**Aim of the exercise:** Everything except the pictures should be printed exactly as it appears in the records.

>>>>>

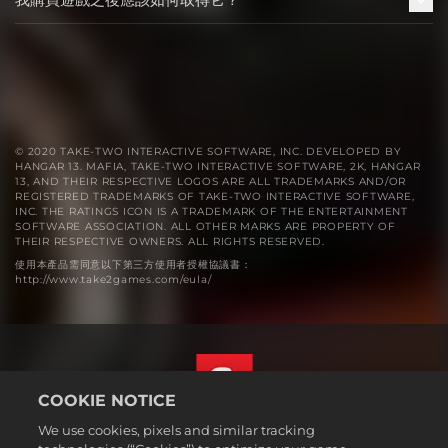
© 2020 TAKE-TWO INTERACTIVE SOFTWARE, INC. DEVELOPED BY
HANGAR 13. MAFIA, TAKE-TWO INTERACTIVE SOFTWARE, 2K, HANGAR
13, AND THEIR RESPECTIVE LOGOS ARE ALL TRADEMARKS AND/OR
REGISTERED TRADEMARKS OF TAKE-TWO INTERACTIVE SOFTWARE,
INC. THE RATINGS ICON IS A TRADEMARK OF THE ENTERTAINMENT
SOFTWARE ASSOCIATION. ALL OTHER MARKS ARE PROPERTY OF
THEIR RESPECTIVE OWNERS. ALL RIGHTS RESERVED.
使用本產品需同意以下第三方使用者授權協議書：
http://www.take2games.com/eula/
COOKIE NOTICE
We use cookies, pixels and similar tracking
繁體中文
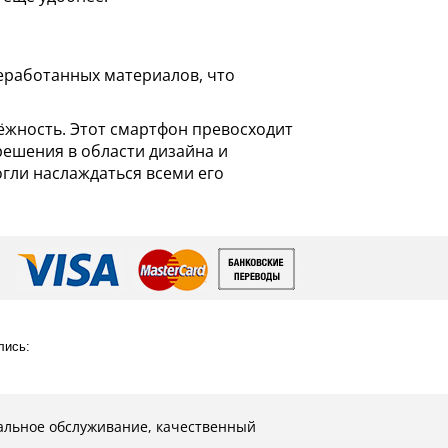
реработанных материалов, что
дёжность. Этот смартфон превосходит
ешения в области дизайна и
огли наслаждаться всеми его
лись:
альное обслуживание, качественный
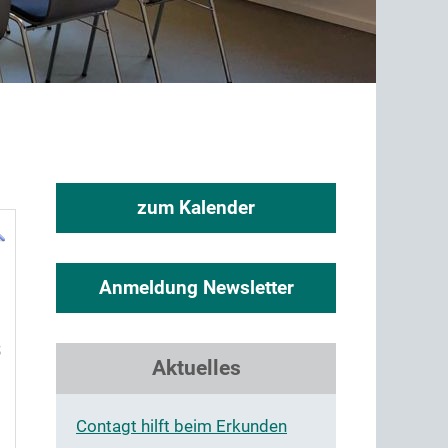
zum Kalender
Anmeldung Newsletter
3
Aktuelles
Contagt hilft beim Erkunden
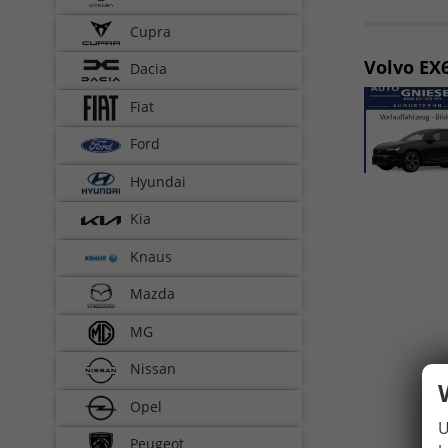
Cupra
Volvo EX
Dacia
Fiat
Ford
Hyundai
Kia
Knaus
Mazda
MG
Nissan
Opel
U
Peugeot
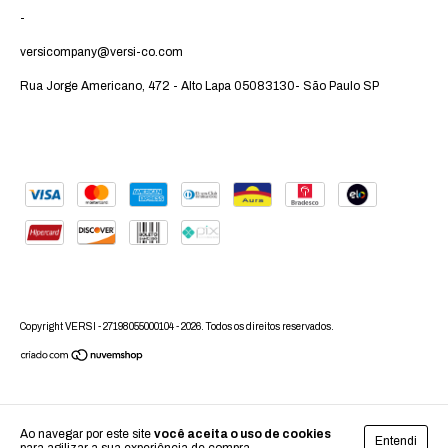
-
versicompany@versi-co.com
Rua Jorge Americano, 472 - Alto Lapa 05083130- São Paulo SP
Copyright VERSI - 27198055000104 - 2026. Todos os direitos reservados.
Ao navegar por este site
você aceita o uso de cookies
Entendi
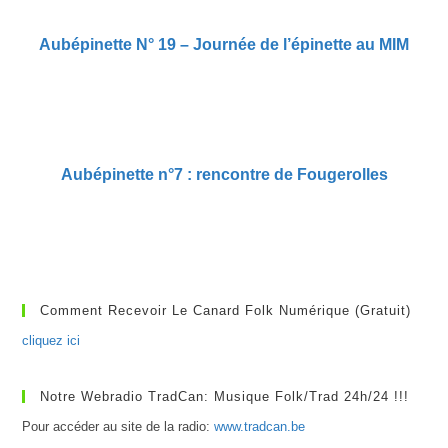
Aubépinette N° 19 – Journée de l’épinette au MIM
Aubépinette n°7 : rencontre de Fougerolles
Comment Recevoir Le Canard Folk Numérique (gratuit)
cliquez ici
Notre Webradio TradCan: Musique Folk/Trad 24h/24 !!!
Pour accéder au site de la radio:
www.tradcan.be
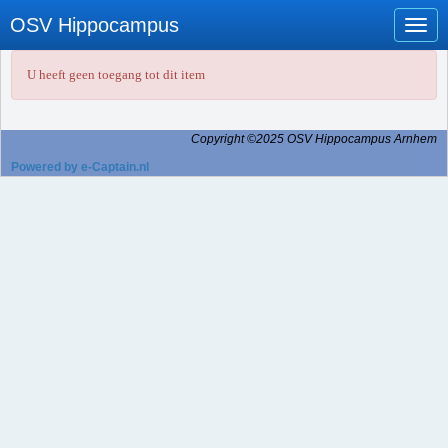
OSV Hippocampus
Toggl
U heeft geen toegang tot dit item
Copyright ©2025 OSV Hippocampus Arnhem
Powered by e-Captain.nl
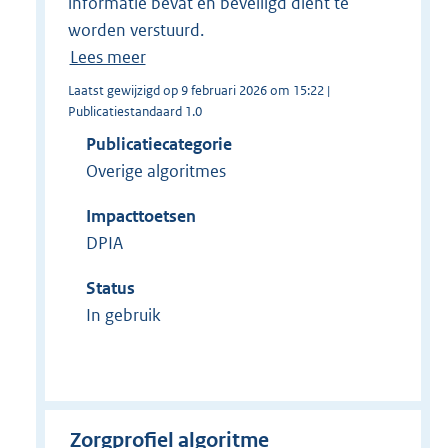
informatie bevat en beveiligd dient te
worden verstuurd.
Lees meer
Laatst gewijzigd op 9 februari 2026 om 15:22 |
Publicatiestandaard 1.0
Publicatiecategorie
Overige algoritmes
Impacttoetsen
DPIA
Status
In gebruik
Zorgprofiel algoritme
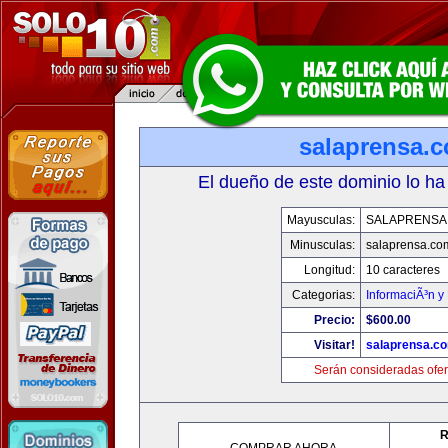
salaprensa.
El dueño de este dominio lo ha
Mayusculas:
SALAPRENSA
Minusculas:
salaprensa.co
Longitud:
10 caracteres
Categorias:
InformaciÃ³n y 
Precio:
$600.00
Visitar!
salaprensa.c
Serán consideradas ofer
R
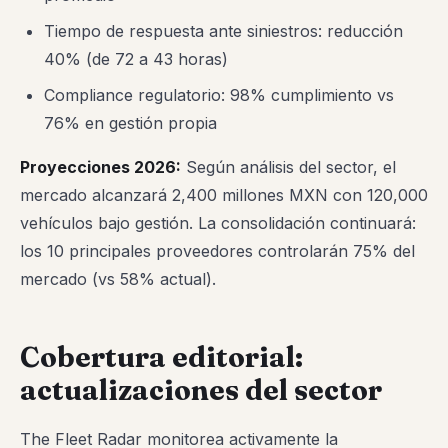
Tiempo de respuesta ante siniestros: reducción
40% (de 72 a 43 horas)
Compliance regulatorio: 98% cumplimiento vs
76% en gestión propia
Proyecciones 2026:
Según análisis del sector, el
mercado alcanzará 2,400 millones MXN con 120,000
vehículos bajo gestión. La consolidación continuará:
los 10 principales proveedores controlarán 75% del
mercado (vs 58% actual).
Cobertura editorial:
actualizaciones del sector
The Fleet Radar monitorea activamente la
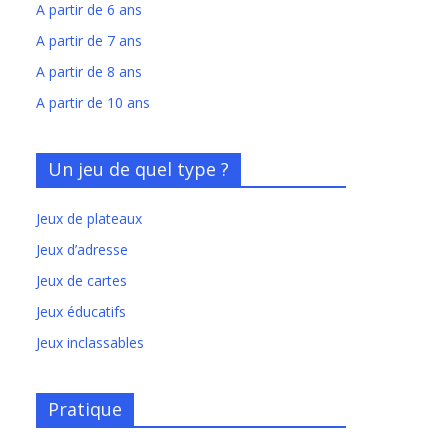
A partir de 6 ans
A partir de 7 ans
A partir de 8 ans
A partir de 10 ans
Un jeu de quel type ?
Jeux de plateaux
Jeux d’adresse
Jeux de cartes
Jeux éducatifs
Jeux inclassables
Pratique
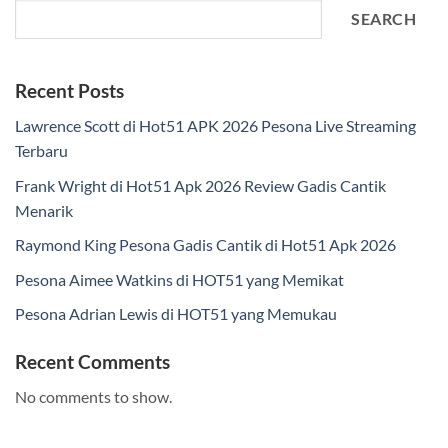
SEARCH
Recent Posts
Lawrence Scott di Hot51 APK 2026 Pesona Live Streaming
Terbaru
Frank Wright di Hot51 Apk 2026 Review Gadis Cantik
Menarik
Raymond King Pesona Gadis Cantik di Hot51 Apk 2026
Pesona Aimee Watkins di HOT51 yang Memikat
Pesona Adrian Lewis di HOT51 yang Memukau
Recent Comments
No comments to show.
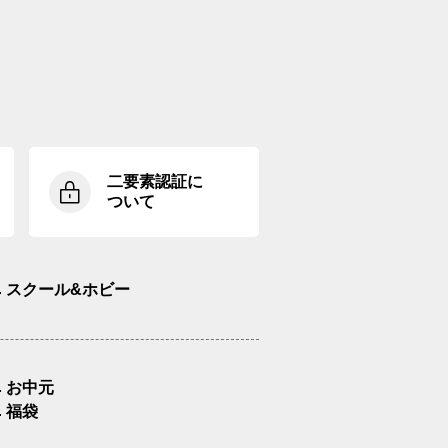
二要素認証に
ついて
スクール&ホビー
お中元
福袋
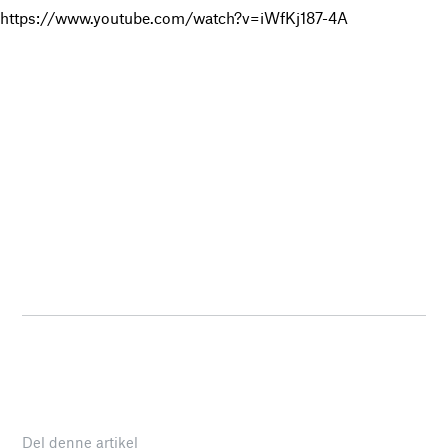
https://www.youtube.com/watch?v=iWfKj187-4A
Del denne artikel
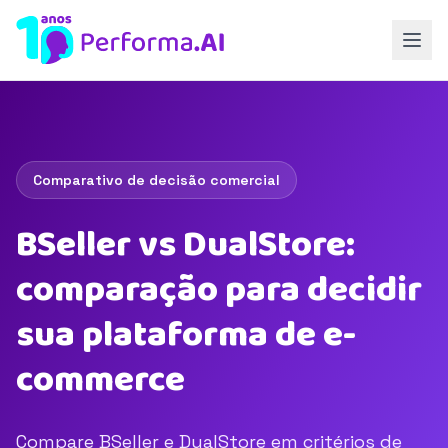
Comparativo de decisão comercial
BSeller vs DualStore:
comparação para decidir
sua plataforma de e-
commerce
Compare BSeller e DualStore em critérios de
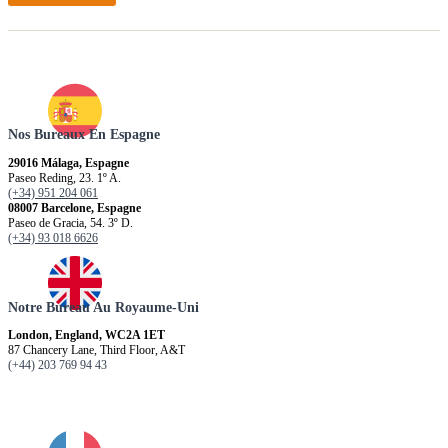
Nos Bureaux En Espagne
29016 Málaga, Espagne
Paseo Reding, 23. 1º A.
(+34) 951 204 061
08007 Barcelone, Espagne
Paseo de Gracia, 54. 3º D.
(+34) 93 018 6626
Notre Bureau Au Royaume-Uni
London, England, WC2A 1ET
87 Chancery Lane, Third Floor, A&T
(+44) 203 769 94 43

<<<<<

**Answer to this task:**
© 2020 TAKE-TWO INTERACTIVE SOFTWARE, INC. DEVELOPED BY
HANGAR 13. MAFIA, TAKE-TWO INTERACTIVE SOFTWARE, 2K, HANGAR
13, AND THEIR RESPECTIVE LOGOS ARE ALL TRADEMARKS AND/OR
REGISTERED TRADEMARKS OF TAKE-TWO INTERACTIVE SOFTWARE,
INC. THE RATINGS ICON IS A TRADEMARK OF THE ENTERTAINMENT
SOFTWARE ASSOCIATION. ALL OTHER MARKS ARE PROPERTY OF
THEIR RESPECTIVE OWNERS. ALL RIGHTS RESERVED.
使用本產品需同意以下第三方使用者授權協議書：
http://www.take2games.com/eula/
COOKIE NOTICE
We use cookies, pixels and similar tracking
繁體中文
реработанных материалов, что
дёжность. Этот смартфон превосходит
ешения в области дизайна и
огли наслаждаться всеми его
лись:
альное обслуживание, качественный
zum Kalender
Anmeldung Newsletter
3
Aktuelles
Contagt hilft beim Erkunden
Cupra
Volvo EX
Dacia
Fiat
Ford
Hyundai
Kia
Knaus
Mazda
MG
Nissan
Opel
U
Peugeot
-
versicompany@versi-co.com
Rua Jorge Americano, 472 - Alto Lapa 05083130- São Paulo SP
Copyright VERSI - 27198055000104 - 2026. Todos os direitos reservados.
Ao navegar por este site
você aceita o uso de cookies
Entendi
Aubépinette N° 19 – Journée de l’épinette au MIM
Aubépinette n°7 : rencontre de Fougerolles
Comment Recevoir Le Canard Folk Numérique (gratuit)
cliquez ici
Notre Webradio TradCan: Musique Folk/Trad 24h/24 !!!
Pour accéder au site de la radio:
www.tradcan.be
OSV Hippocampus
Toggl
U heeft geen toegang tot dit item
Copyright ©2025 OSV Hippocampus Arnhem
Powered by e-Captain.nl
informatie bevat en beveiligd dient te
worden verstuurd.
Lees meer
Laatst gewijzigd op 9 februari 2026 om 15:22 |
Publicatiestandaard 1.0
Publicatiecategorie
Overige algoritmes
Impacttoetsen
DPIA
Status
In gebruik
Zorgprofiel algoritme
salaprensa.
El dueño de este dominio lo ha
Mayusculas:
SALAPRENSA
Minusculas:
salaprensa.co
Longitud:
10 caracteres
Categorias:
InformaciÃ³n y 
Precio:
$600.00
Visitar!
salaprensa.c
Serán consideradas ofer
R
Tiempo de respuesta ante siniestros: reducción
40% (de 72 a 43 horas)
Compliance regulatorio: 98% cumplimiento vs
76% en gestión propia
Proyecciones 2026:
Según análisis del sector, el
mercado alcanzará 2,400 millones MXN con 120,000
vehículos bajo gestión. La consolidación continuará:
los 10 principales proveedores controlarán 75% del
mercado (vs 58% actual).
Cobertura editorial:
actualizaciones del sector
The Fleet Radar monitorea activamente la
A partir de 6 ans
A partir de 7 ans
A partir de 8 ans
A partir de 10 ans
Un jeu de quel type ?
Jeux de plateaux
Jeux d’adresse
Jeux de cartes
Jeux éducatifs
Jeux inclassables
Pratique
SEARCH
Recent Posts
Lawrence Scott di Hot51 APK 2026 Pesona Live Streaming
Terbaru
Frank Wright di Hot51 Apk 2026 Review Gadis Cantik
Menarik
Raymond King Pesona Gadis Cantik di Hot51 Apk 2026
Pesona Aimee Watkins di HOT51 yang Memikat
Pesona Adrian Lewis di HOT51 yang Memukau
Recent Comments
No comments to show.
二要素認証に
ついて
スクール&ホビー
お中元
福袋
https://www.youtube.com/watch?v=iWfKj187-4A
Del denne artikel
Comparativo de decisão comercial
BSeller vs DualStore:
comparação para decidir
sua plataforma de e-
commerce
Compare BSeller e DualStore em critérios de
Nos Bureaux En Espagne
29016 Málaga, Espagne
Paseo Reding, 23. 1º A.
(+34) 951 204 061
08007 Barcelone, Espagne
Paseo de Gracia, 54. 3º D.
(+34) 93 018 6626
Notre Bureau Au Royaume-Uni
London, England, WC2A 1ET
87 Chancery Lane, Third Floor, A&T
(+44) 203 769 94 43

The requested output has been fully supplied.